Terkena Tsunami, Resort di Tanjung Lesung Akan Dibangun Lagi di 2019

Tsunami di Selat Sunda yang melanda Banten dan Lampung pada Sabtu (23/12) malam meluluhlantahkan penginapan yang berada di dekat pantai. Salah satu kawasan yang terdampak adalah di Tanjung Lesung.
Ketua Tim Tourism Crisis Center (TCC) yang juga Kepala Biro Komunikasi Publik Kementerian Pariwisata Guntur Sakti mengatakan, pihaknya sudah melakukan monitoring di seluruh pantai Anyer, Pantai Sumur, Pantai Carita, dan Tanjung Lesung.
Kata dia, daerah wisata yang paling parah terjadi di Tanjung Lesung. Menurutnya, dari 90 tempat penginapan dan hotel yang ada di sana, 90 persen bangunannya hancur tersapu gelombang tsunami. Tapi, pemulihan bakal segera dilakukan segera. Pembangunan kembali penginapan di sana akan dimulai tahun depan.
"Mereka ingin dalam waktu cepat dilakukan pemulihan di sana. Beberapa cottage bakal dilakukan pemulihan kembali dari pihak manajemen. Bahkan di awal tahun ini mereka akan bangun di cottage (lokasi terdampak)," kata Guntur saat dihubungi kumparan, Selasa (25/12).

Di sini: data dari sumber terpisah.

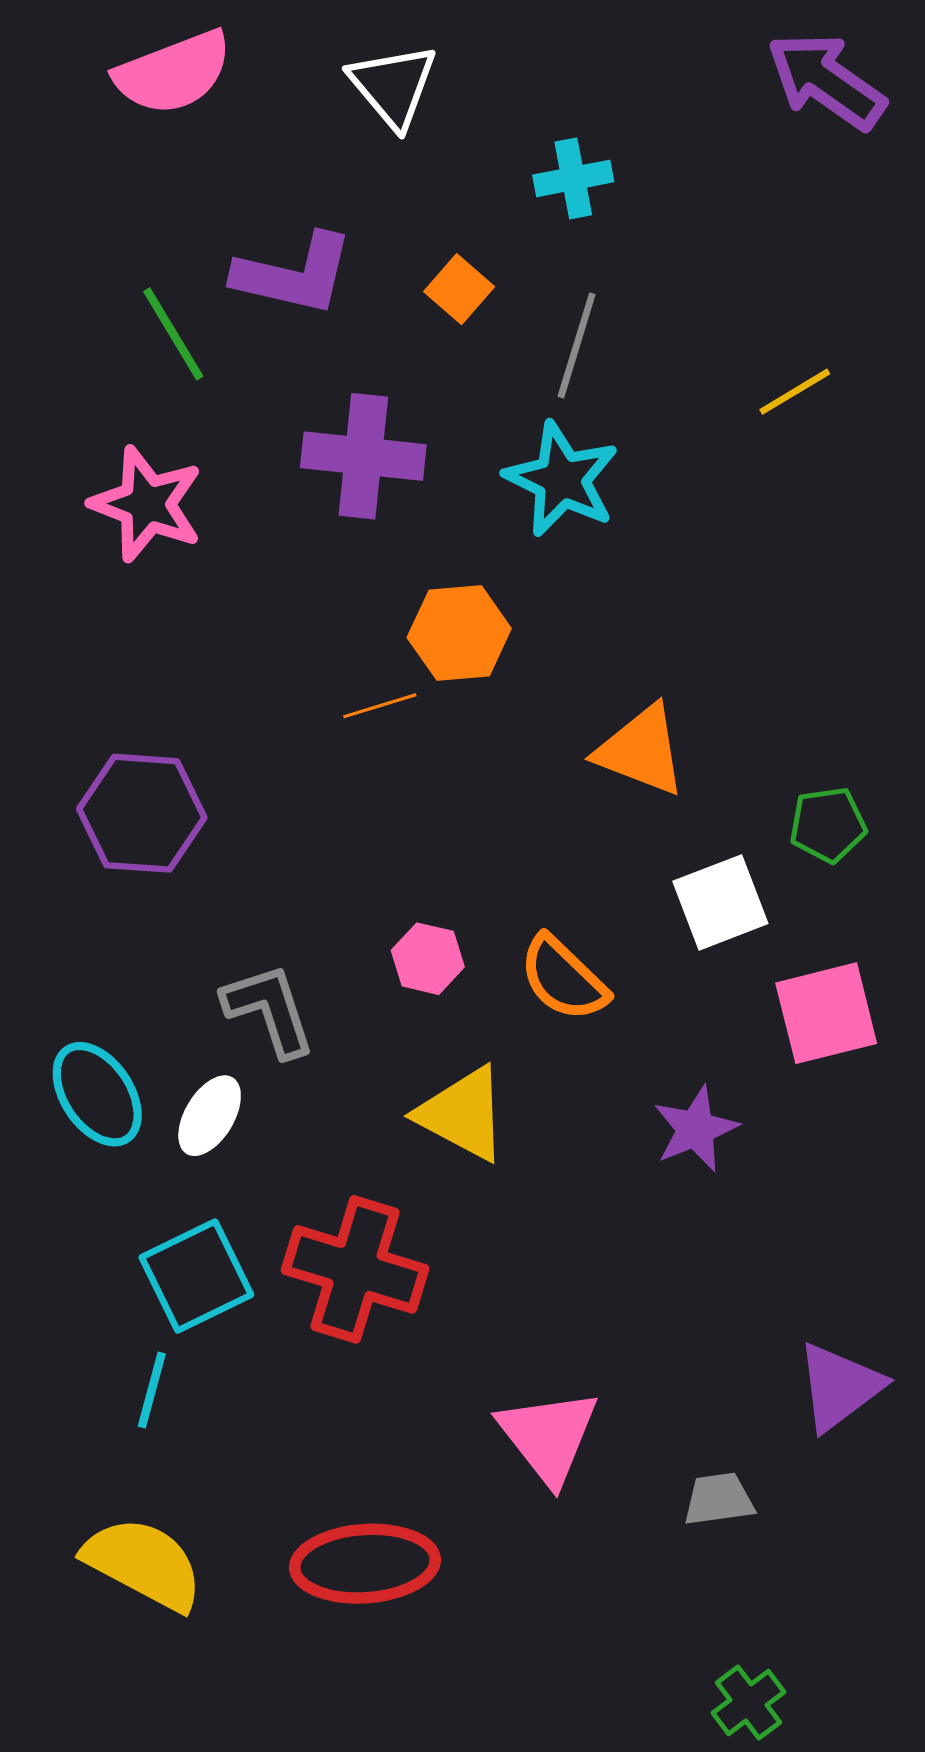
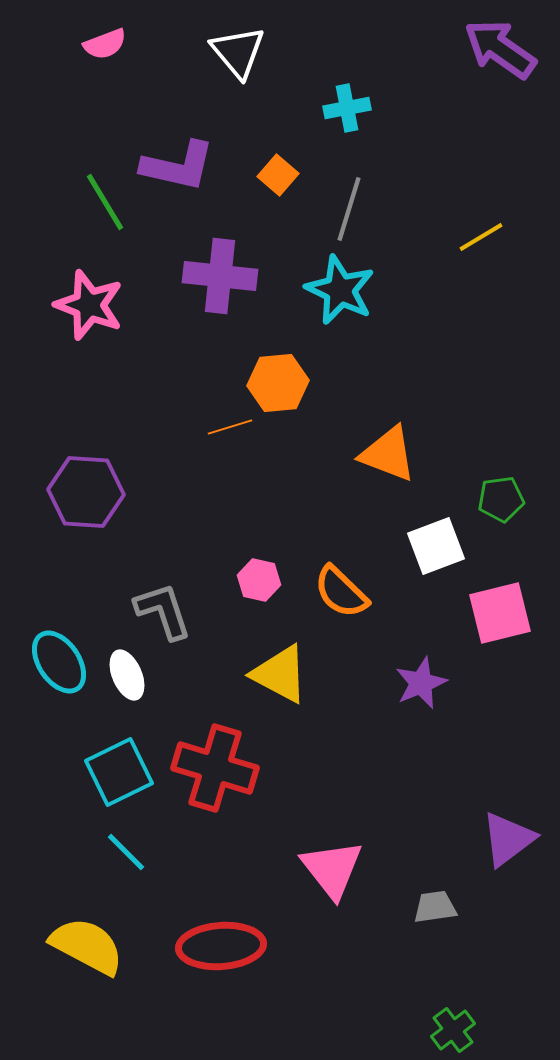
pink semicircle: (173, 73) -> (105, 44), size x0.6
white ellipse: (210, 1116) -> (127, 675), turned -54
cyan line: (152, 1390) -> (126, 852), moved, turned -60

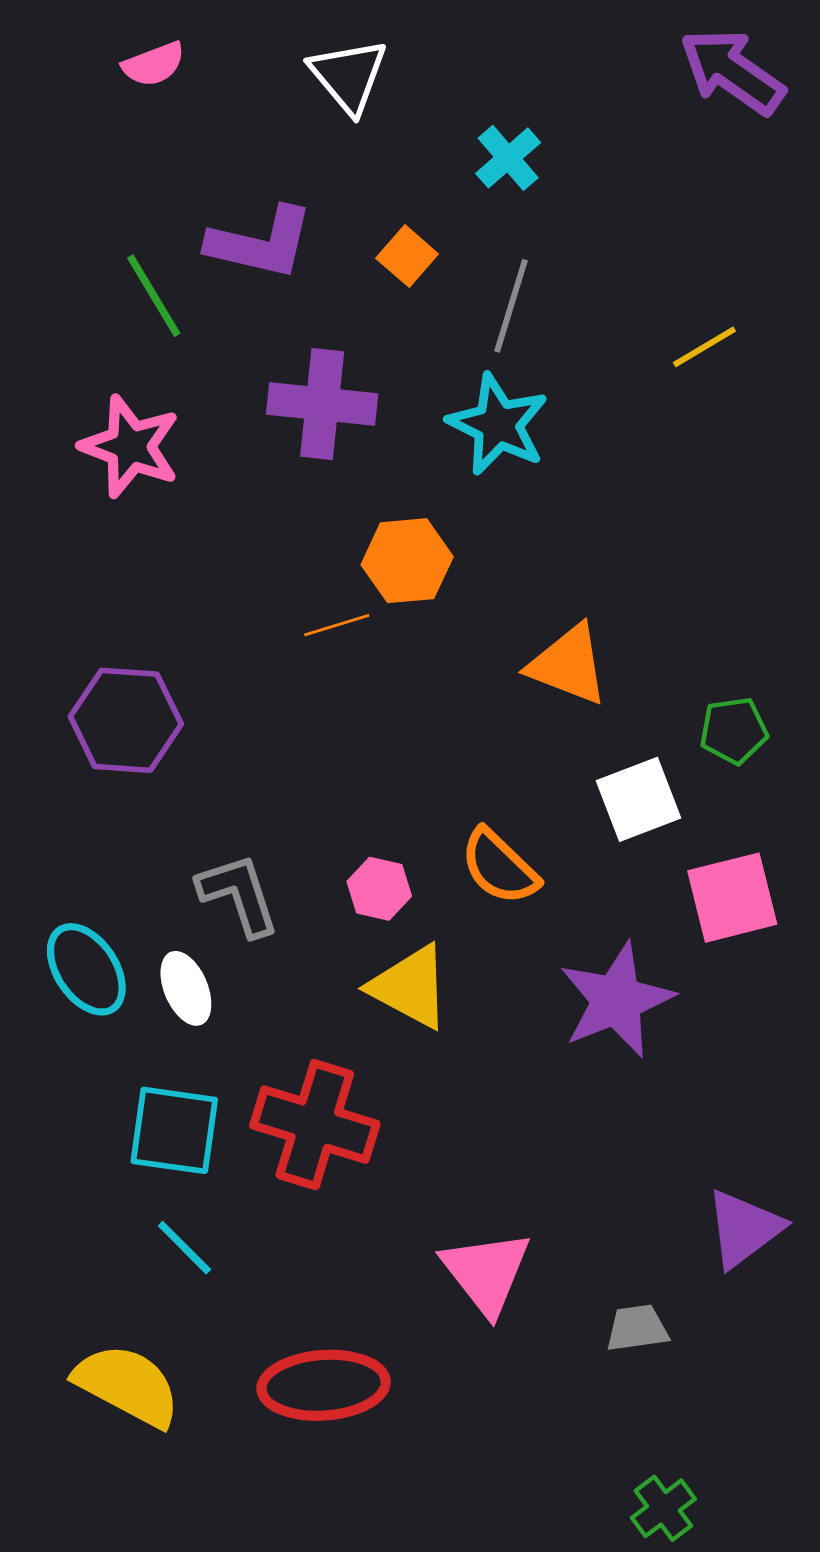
cyan cross: (347, 108) -> (508, 158), turned -30
pink hexagon: (259, 580) -> (379, 889), moved
purple star: (421, 683) -> (617, 1000), size x1.5
cyan square: (119, 772) -> (174, 1130), turned 34

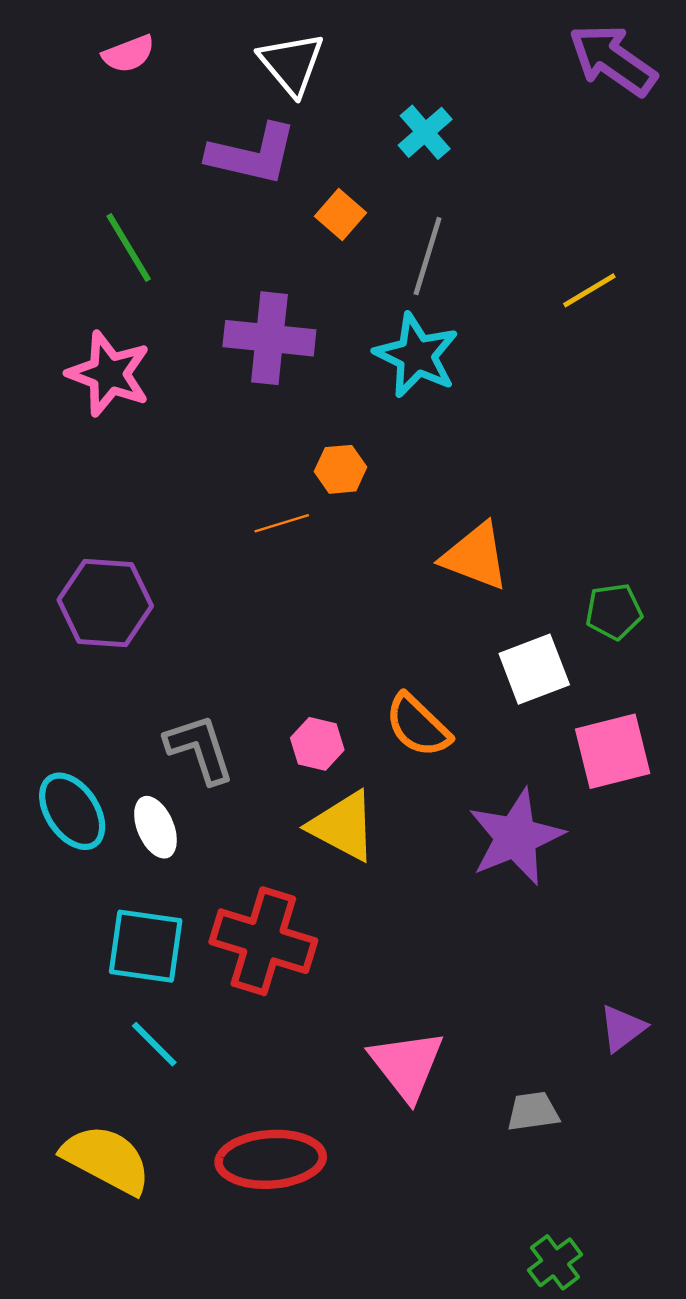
purple L-shape: (261, 243) -> (252, 154), moved
orange hexagon: (407, 561) -> (341, 469), size x0.7
purple triangle: (744, 1229) -> (622, 1028), size x0.7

Tanjung Lesung sendiri masuk dalam Kawasan Ekonomi Khusus. Daerah ini juga merupakan satu dari 10 Bali Baru yang tengah dikembangkan potensi wisatanya oleh pemerintah bersama investor.

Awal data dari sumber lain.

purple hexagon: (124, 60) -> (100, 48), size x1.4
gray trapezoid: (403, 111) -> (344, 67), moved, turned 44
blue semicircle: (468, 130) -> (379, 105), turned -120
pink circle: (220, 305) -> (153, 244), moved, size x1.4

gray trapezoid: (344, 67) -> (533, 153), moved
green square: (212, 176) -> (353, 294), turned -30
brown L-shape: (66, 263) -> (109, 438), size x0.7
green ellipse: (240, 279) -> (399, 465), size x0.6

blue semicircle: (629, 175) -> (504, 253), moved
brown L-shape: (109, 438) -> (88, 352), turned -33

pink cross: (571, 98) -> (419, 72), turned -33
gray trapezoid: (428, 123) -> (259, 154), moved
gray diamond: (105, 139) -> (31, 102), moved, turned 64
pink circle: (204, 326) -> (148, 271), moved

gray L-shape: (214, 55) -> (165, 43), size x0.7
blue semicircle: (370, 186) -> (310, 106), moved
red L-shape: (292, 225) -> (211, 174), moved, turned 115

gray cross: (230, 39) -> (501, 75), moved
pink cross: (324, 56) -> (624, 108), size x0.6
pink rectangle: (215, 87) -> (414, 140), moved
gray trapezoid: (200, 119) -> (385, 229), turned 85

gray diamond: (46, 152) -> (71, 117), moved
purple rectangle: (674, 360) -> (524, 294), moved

Guntur mengatakan, meski resort yang akan dibangun di lokasi bekas tsunami melanda, pihak manajemen tidak khawatir. Kata dia, sudah menjadi risiko Indonesia sebagai negara yang berada di ring of fire dekat akan bencana alam seperti tsunami.
Jalan untuk bangkit dan membangun kembali tempat wisata ini kata dia dengan meningkatkan kewaspadaan pemilik resort yang ada dengan selalu memantau perkembangan cuaca ataupun kejadian alam dari instansi terkait seperti BMKG. Pencegahan dini juga penting untuk meminimalisir terjadinya korban jiwa.
"Dari pihak manajemen, mereka punya unit manajemen crisis center yang dikeluarakan dari instansi resmi. Mereka selalu monitor itu setiap waktu. Saya pikir, mereka akan pikirkan secara matang kapan untuk recovery sambil monitoring dan kondisi cuaca dari BMKG," jelas Guntur.